TIGTA recommended the IRS set up follow-up procedures and initiate action to address error notices related to file submissions rejected by the International Compliance Management Model. The IRS should also initiate compliance efforts to address taxpayers who didn’t file a Form 8938, but who were reported on a Form 8966 filed by a foreign financial institution, TIGTA suggested. The IRS should also add guidance to the Form 8938 instructions to tell taxpayers how to use the FFI List Search and Download Tool on the IRS’s website, the report recommended. In addition, the IRS should initiate compliance efforts to address and correct missing or invalid TINs on Form 8966 filings by non-IGA FFIs and Model 2 IGA FFIs, according to TIGTA, as well as expand its compliance efforts to address and correct the invalid TINs on all Form 1042-S filings by non-IGA FFIs and Model 2 IGA FFIs. The IRS should also initiate compliance efforts to compare Form 1099 filings with valid TINs to corresponding Form 8938 filings, TIGTA suggested.

The IRS agreed with four of TIGTA’s six recommendations. Its corrective actions include establishing follow-up procedures and initiating action on error notices with the FFIs; continuing efforts to systemically match Form 8966 and Form 8938 data to identify nonfilers and underreporting related to U.S. holders of foreign accounts and to the FFIs; informing taxpayers how to obtain global intermediary numbers; and strengthening overall compliance efforts directed toward improving the accuracy of reporting by Form 1042-S filers.
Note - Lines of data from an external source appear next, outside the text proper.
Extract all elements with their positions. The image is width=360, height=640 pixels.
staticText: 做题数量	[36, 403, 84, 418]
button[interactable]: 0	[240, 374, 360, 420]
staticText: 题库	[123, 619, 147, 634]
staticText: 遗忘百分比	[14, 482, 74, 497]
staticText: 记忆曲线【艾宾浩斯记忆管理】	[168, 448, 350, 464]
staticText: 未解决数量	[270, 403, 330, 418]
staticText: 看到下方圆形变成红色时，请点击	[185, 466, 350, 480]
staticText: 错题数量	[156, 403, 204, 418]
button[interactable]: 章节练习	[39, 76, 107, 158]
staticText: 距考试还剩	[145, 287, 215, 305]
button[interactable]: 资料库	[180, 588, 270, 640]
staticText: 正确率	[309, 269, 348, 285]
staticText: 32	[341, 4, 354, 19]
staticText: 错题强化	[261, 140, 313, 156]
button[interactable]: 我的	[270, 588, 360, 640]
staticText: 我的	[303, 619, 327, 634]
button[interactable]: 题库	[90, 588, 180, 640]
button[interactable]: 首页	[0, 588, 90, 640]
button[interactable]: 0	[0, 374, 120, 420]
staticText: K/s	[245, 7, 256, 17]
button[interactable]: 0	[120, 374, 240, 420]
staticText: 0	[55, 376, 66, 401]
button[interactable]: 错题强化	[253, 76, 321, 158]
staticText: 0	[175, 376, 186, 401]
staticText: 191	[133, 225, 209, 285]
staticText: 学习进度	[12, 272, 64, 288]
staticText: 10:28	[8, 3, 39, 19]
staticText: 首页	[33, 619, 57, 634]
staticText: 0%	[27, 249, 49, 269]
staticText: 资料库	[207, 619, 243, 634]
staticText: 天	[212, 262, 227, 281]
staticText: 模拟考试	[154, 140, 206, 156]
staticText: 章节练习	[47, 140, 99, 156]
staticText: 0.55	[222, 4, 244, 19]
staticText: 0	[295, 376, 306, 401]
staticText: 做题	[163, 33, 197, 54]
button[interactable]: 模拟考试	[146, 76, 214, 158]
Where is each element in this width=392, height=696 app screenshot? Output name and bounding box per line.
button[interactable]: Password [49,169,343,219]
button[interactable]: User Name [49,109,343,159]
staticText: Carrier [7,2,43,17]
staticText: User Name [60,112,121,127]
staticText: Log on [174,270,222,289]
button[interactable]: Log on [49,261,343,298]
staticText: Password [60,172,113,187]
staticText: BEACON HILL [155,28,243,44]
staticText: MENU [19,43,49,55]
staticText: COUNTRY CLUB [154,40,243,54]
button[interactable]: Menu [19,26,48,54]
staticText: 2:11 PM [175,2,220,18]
However, an IRS official disputed some of the report’s findings and took issue with the report’s focus on the initial FATCA Compliance Roadmap, insisting that the IRS is actually enforcing the law. “We agree with the importance of the enforcement efforts highlighted in the report,” wrote Douglas W. O’Donnell, commissioner of the IRS’s Large Business and International Division, in response to the report. “However, the narrow focus of the report should not be used to draw conclusions about the entirety of the IRS’s enforcement efforts in this area. The report focuses on an early internal planning document, the roadmap, which was intended to be a comprehensive compliance plan and was superseded by campaign planning and other task specific documents that more timely address changing circumstances. The roadmap could not envision future policy changes such as the extension of the initial phase-in period for taxpayer identification number reporting that was part of the original legal framework contained in the intergovernmental agreements. The report also omits discussion of the global transformation in exchange of financial account information because of the IRS’s effort to implement FATCA. The report leaves the reader with the incorrect impression that FATCA is not being enforced.”